Master-planners for the Government’s 10 new proposed ‘eco-towns’ should provide public transport within 400m of every resident’s home, and essential facilities within 800m, according to new guidelines.

The Department for Communities and Local Government is considering 57 proposals for its 10 proposed eco-towns of 5,000-20,000 new homes on greenfield sites.

A spokesman for the department said it was applying ‘tough tests’ to the bids. ‘Some appear to be good, others unsuitable,’ it said.

The Town and Country Planning Association, meanwhile, has published guidance, produced with the department, intended to ensure the eco-towns ‘prioritise people over vehicles’. This provides more detail on what is expected of the eco-towns than the department’s prospectus of last summer, which merely advised that ‘significantly higher’ proportions of trips should be made by more sustainable travel modes.

The ‘exemplar towns’ should plan for ‘no more than a maximum of 25% of all journeys to be made by car’ – compared with 40% considered as current best practice, and the 61% national average. This has been achieved on the Continent.

The TCPA highlights, for example, Vauban in Freiburg, Germany, which requires residents to park in off-street car parks at the edge of the development that they must rent or buy, at a cost of £12,500, plus a monthly fee.

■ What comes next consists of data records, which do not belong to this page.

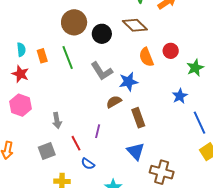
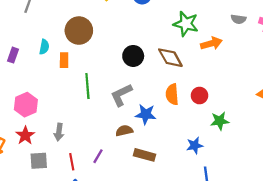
brown circle: (74, 22) -> (79, 31), moved
green line: (68, 57) -> (87, 86), moved
gray L-shape: (102, 71) -> (121, 95), turned 80
red star: (20, 74) -> (25, 135), moved
brown rectangle: (138, 118) -> (145, 155), turned -72

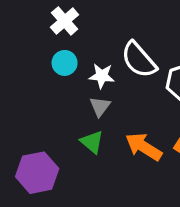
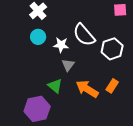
gray triangle: (100, 107) -> (68, 65), moved
purple hexagon: (37, 173) -> (37, 109), moved

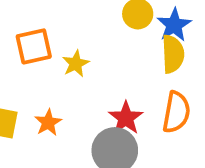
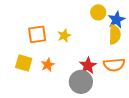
orange square: (34, 46) -> (37, 34), moved
orange semicircle: (176, 112) -> (114, 65), turned 70

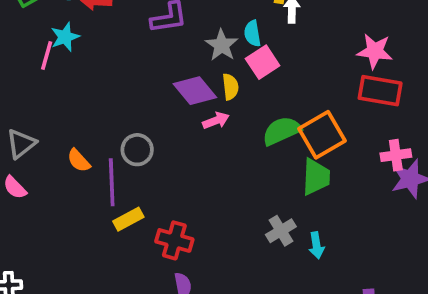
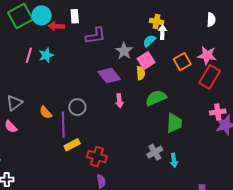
cyan semicircle: (252, 33) -> (149, 41), moved, turned 56
cyan star: (65, 37) -> (46, 55), moved
yellow semicircle: (230, 87) -> (141, 73), moved
red rectangle: (380, 91) -> (210, 77), turned -70
pink arrow: (216, 121) -> (119, 101), moved, turned 104
orange square: (322, 135) -> (182, 62), moved, size x0.7

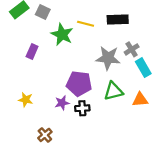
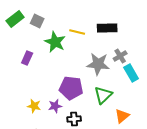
green triangle: (113, 91) -> (103, 95), turned -30
yellow star: (26, 100) -> (34, 106), moved
orange triangle: (140, 100) -> (122, 116), moved, turned -35
black cross: (82, 108) -> (74, 119), moved

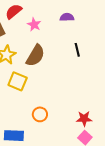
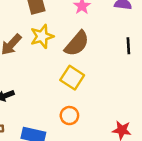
yellow square: (18, 81) -> (72, 78), moved

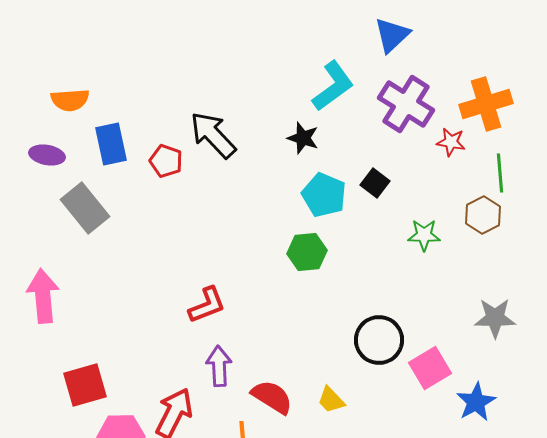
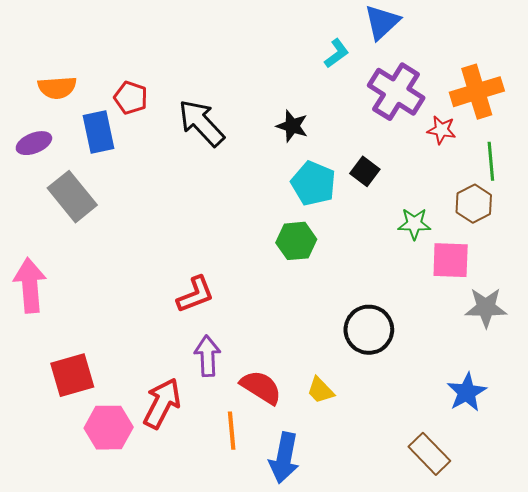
cyan L-shape: (333, 86) -> (337, 53), moved, size x0.6
purple ellipse: (47, 155) -> (34, 143), turned -32
red pentagon: (166, 161) -> (131, 98), moved
pink square: (430, 368) -> (451, 260), moved, turned 33

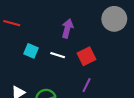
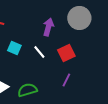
gray circle: (114, 19) -> (79, 18), moved
white line: (58, 55) -> (39, 52), turned 32

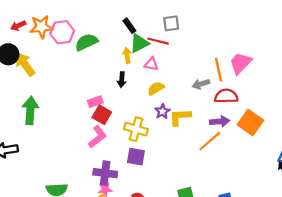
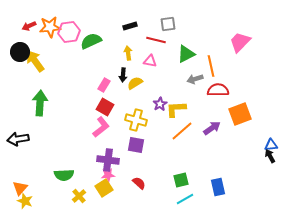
black rectangle: (129, 26) -> (130, 26), turned -72
green triangle: (139, 43) -> (186, 54), moved
pink trapezoid: (241, 63) -> (240, 42), moved
yellow semicircle: (156, 88) -> (135, 83), moved
pink rectangle: (95, 102) -> (104, 85), moved, turned -40
purple arrow: (220, 121) -> (212, 128), moved, turned -30
orange square: (250, 123) -> (240, 114), turned 35
orange line: (210, 141) -> (182, 131), moved

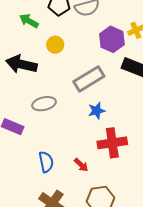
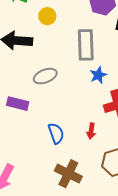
gray rectangle: (89, 79) -> (86, 45), turned -52
red arrow: (81, 165) -> (91, 131), turned 63

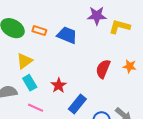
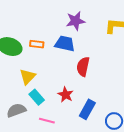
purple star: (97, 16) -> (76, 21), moved
red semicircle: (103, 69) -> (83, 67), moved

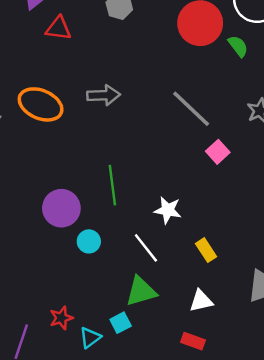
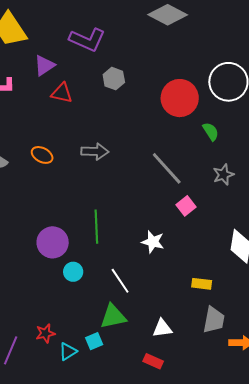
green semicircle: (238, 46) -> (211, 131), moved
orange ellipse: (41, 104) -> (42, 155), size x0.6
white star: (168, 210) -> (153, 242), moved
yellow rectangle: (206, 250) -> (202, 284), moved, turned -54

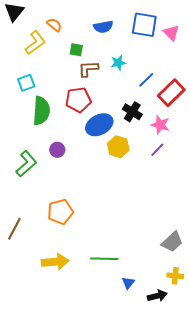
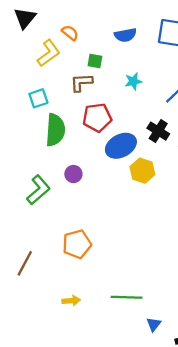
cyan star: (118, 63) -> (133, 81), moved
brown L-shape: (88, 69) -> (81, 82), moved
yellow arrow: (55, 262) -> (71, 301), size x0.6

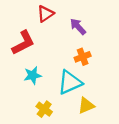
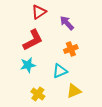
red L-shape: (23, 43) -> (33, 40), moved
cyan triangle: (70, 82) -> (60, 71), size x0.7

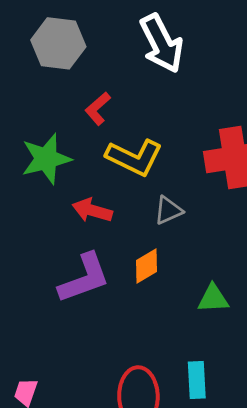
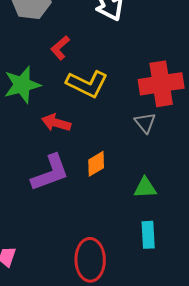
gray triangle: (168, 210) -> (145, 123), moved, turned -45
cyan rectangle: (197, 380) -> (148, 235), moved

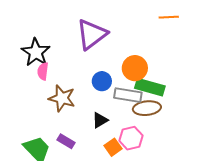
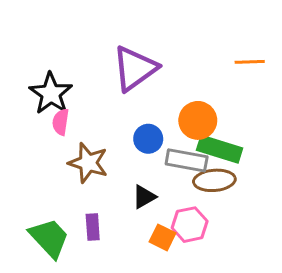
orange line: (169, 17) -> (250, 62), moved
purple rectangle: (66, 141) -> (93, 227), turned 54
orange square: (113, 147) -> (163, 237), turned -30

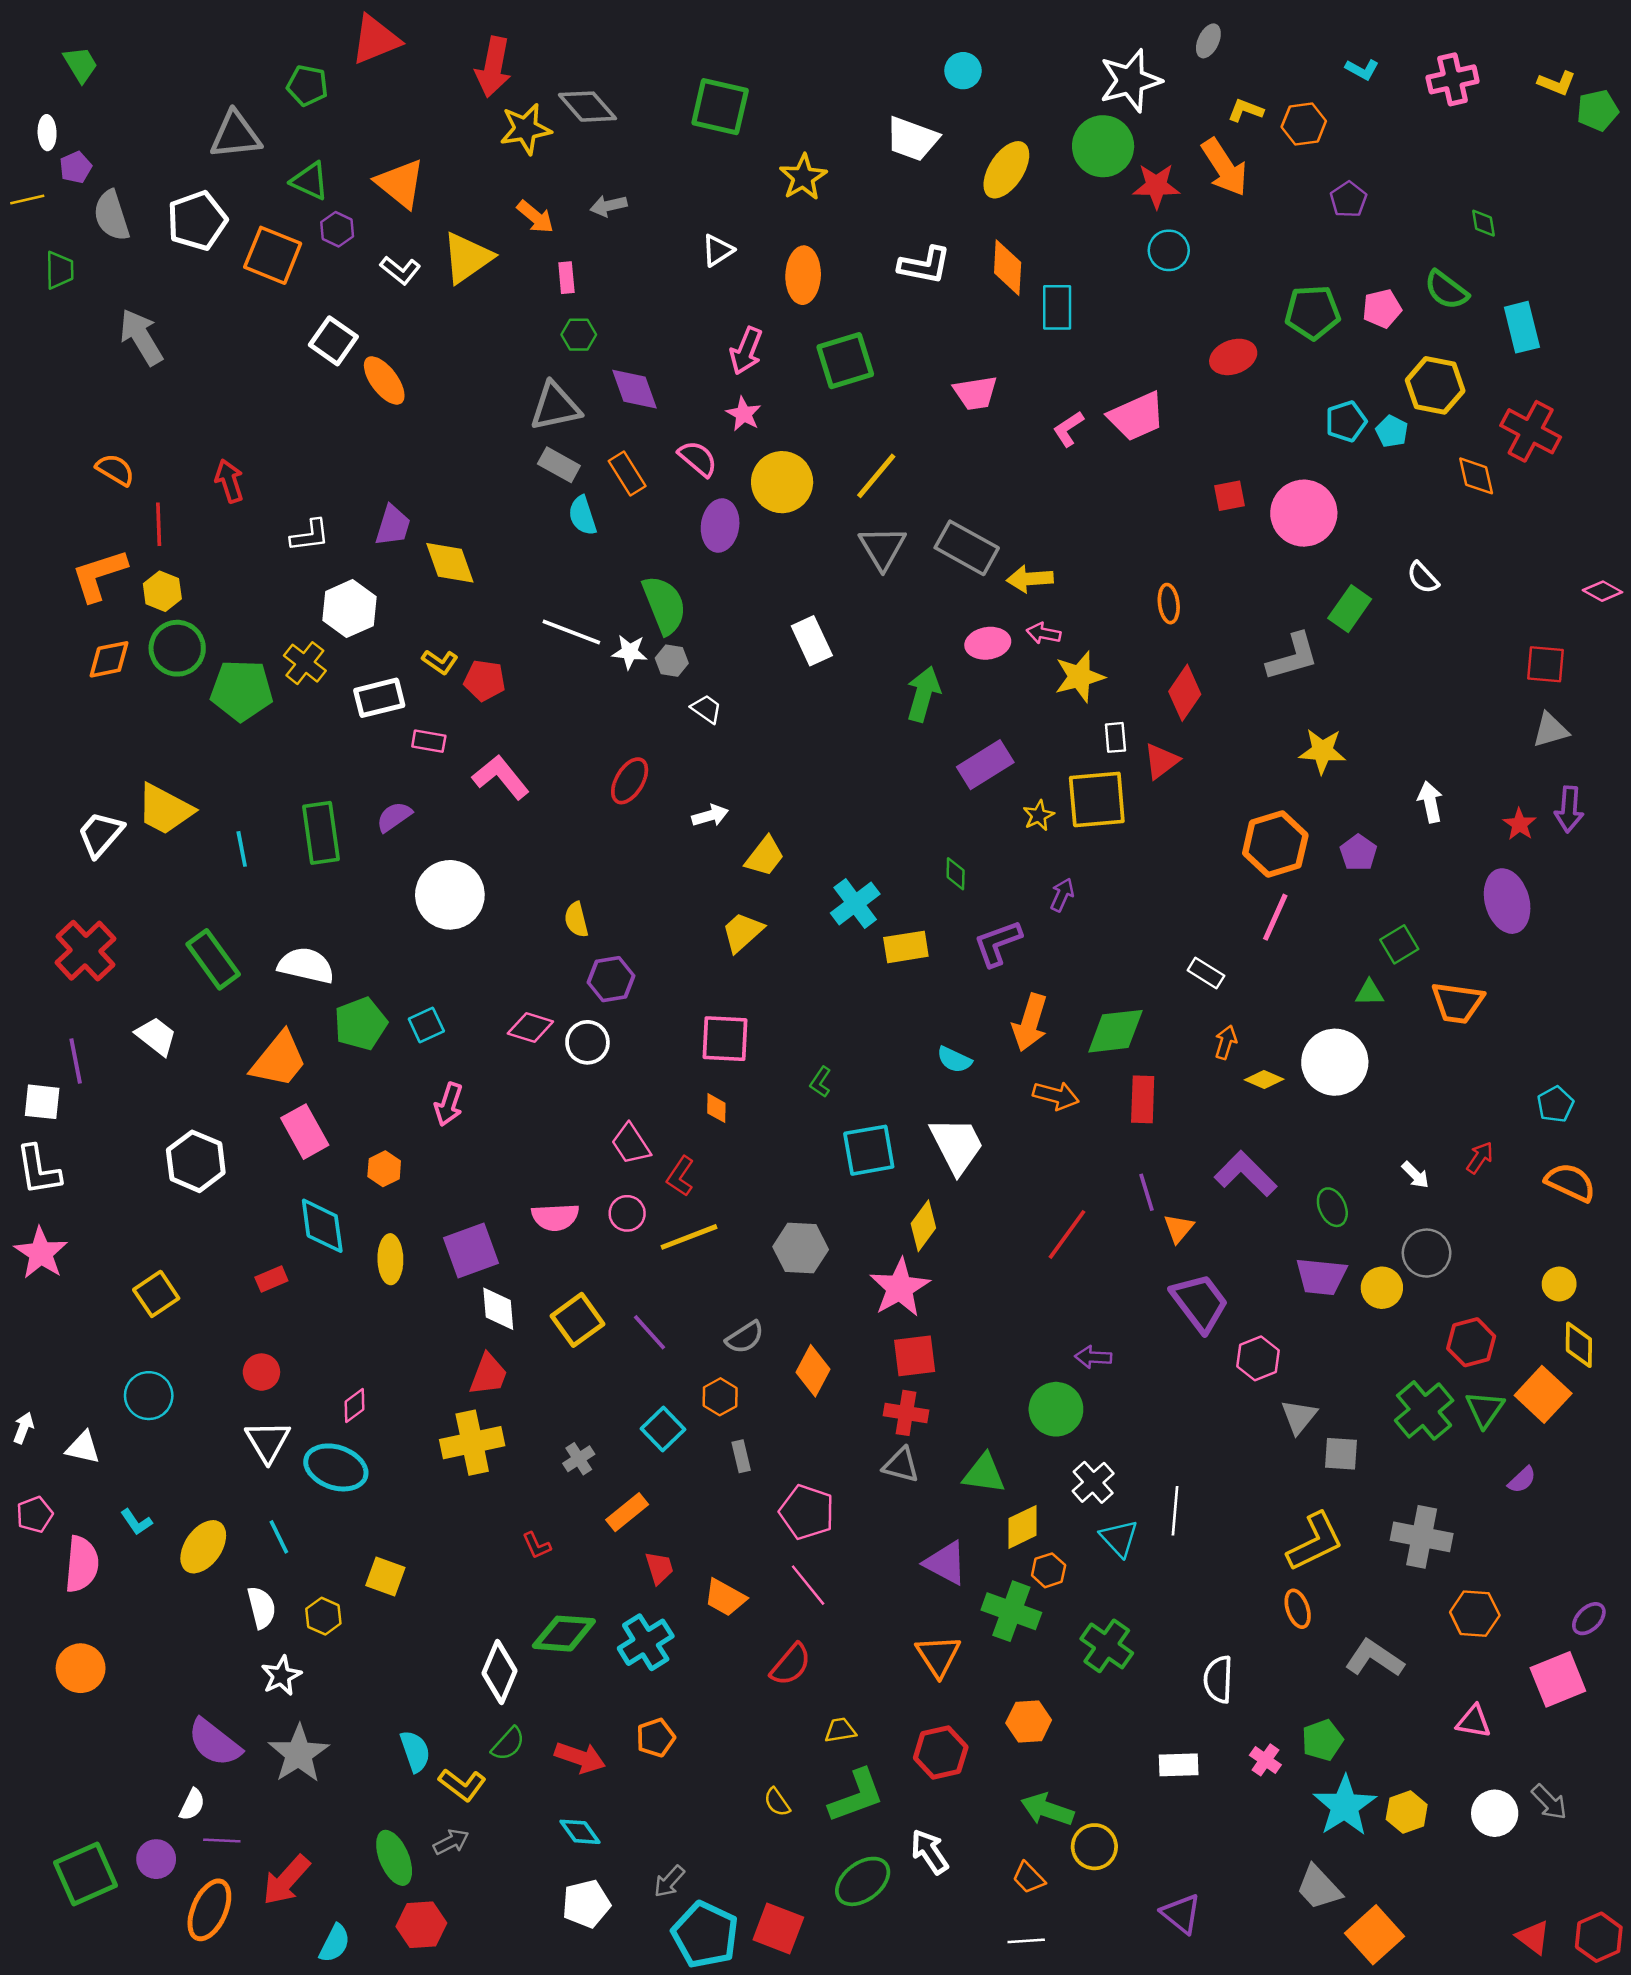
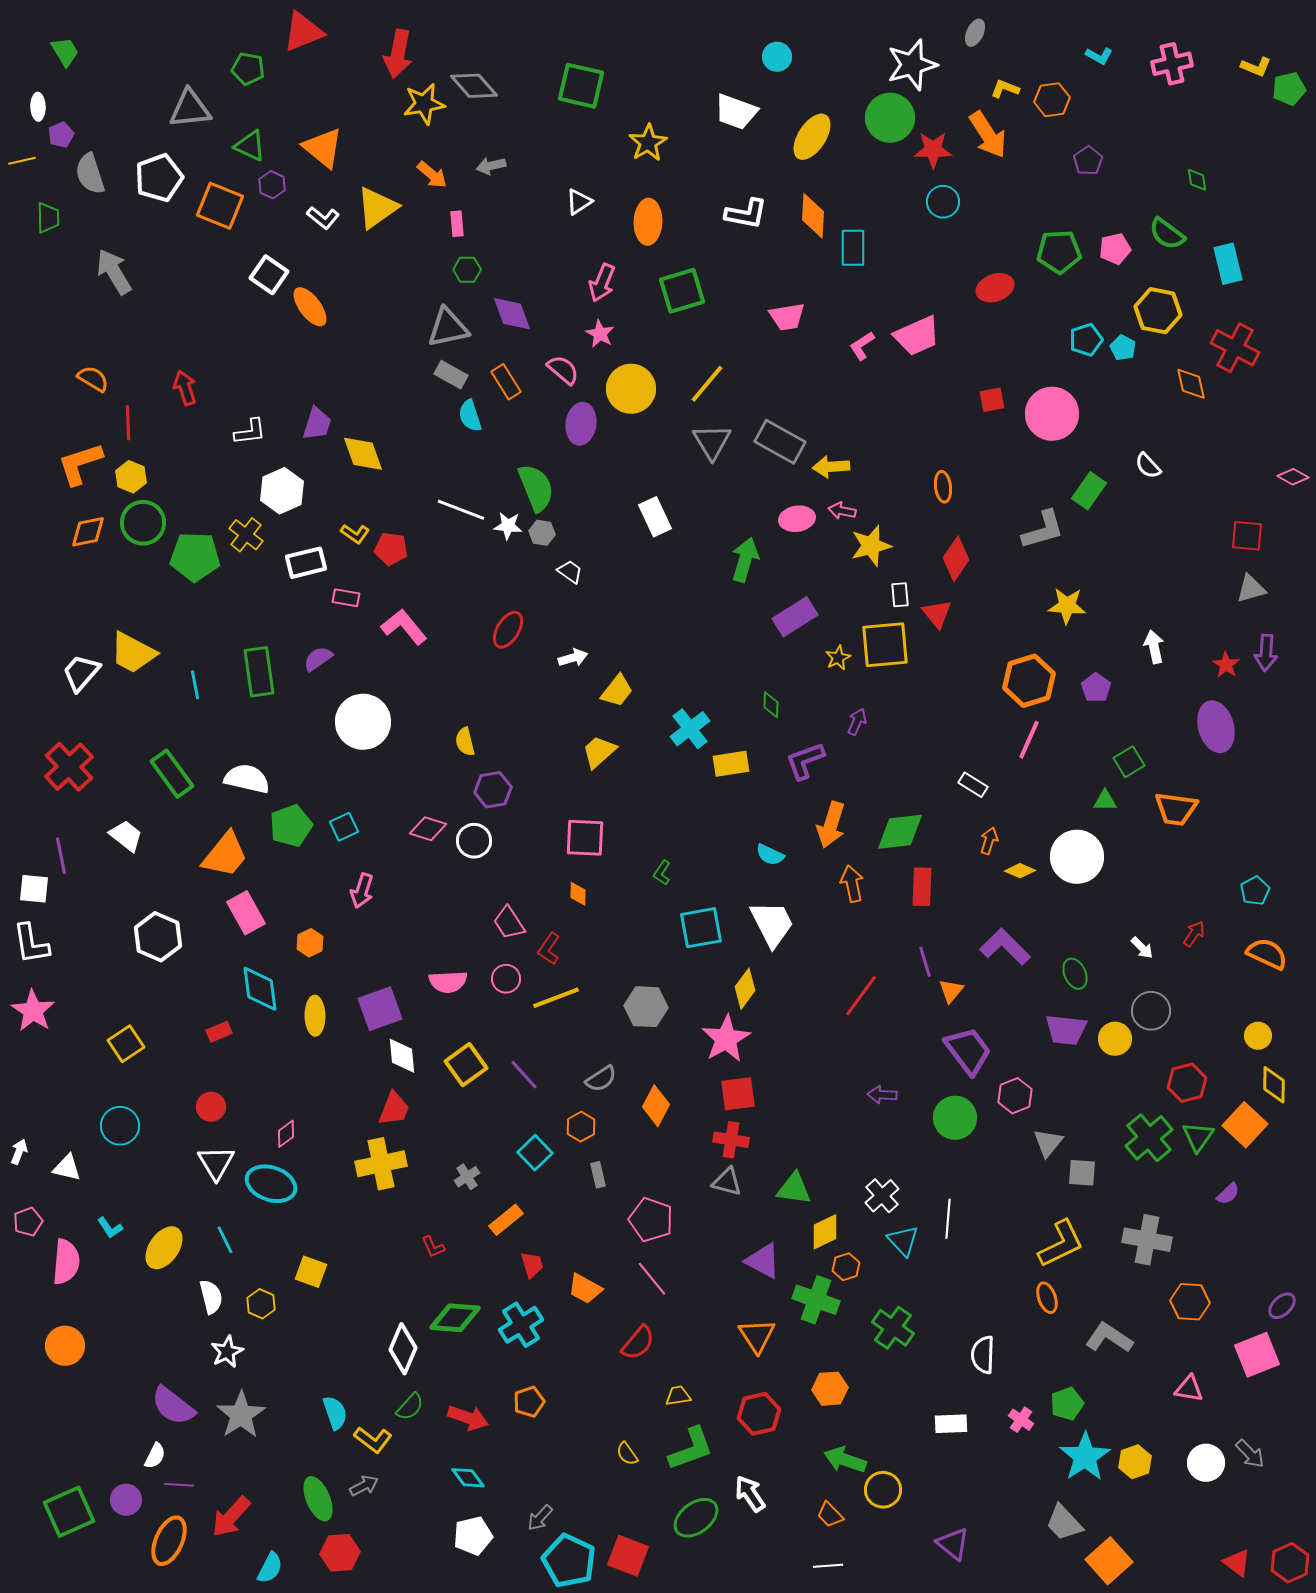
red triangle: (1161, 761) -> (937, 614), turned -32
orange arrow: (1056, 1096) -> (852, 884), turned -117
green circle: (1056, 1409) -> (955, 1118), moved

Public transport in the towns should be able to compete with the car in terms of cost, directness and quality. To encourage walking and cycling, most roads should have a speed limit of 15mph, and none more than 30mph, and segregated, car-free walking and cycling routes should be more extensive than driving routes.

In some areas where eco-towns have been proposed, there have been public demonstrations, and council leaders have voiced their opposition.

Selby council leader Cllr Mark Crane, council leader of Selby district, where two eco-towns have been proposed, said the settlements would not have jobs nearby, so residents would be forced to travel.

But TCPA chief executive, Gideon Amos, said: ‘Eco-towns can meet the highest standards of sustainable development. Laying down entirely new infrastructure is much more cost-effective on greenfield sites than in existing urban locations.’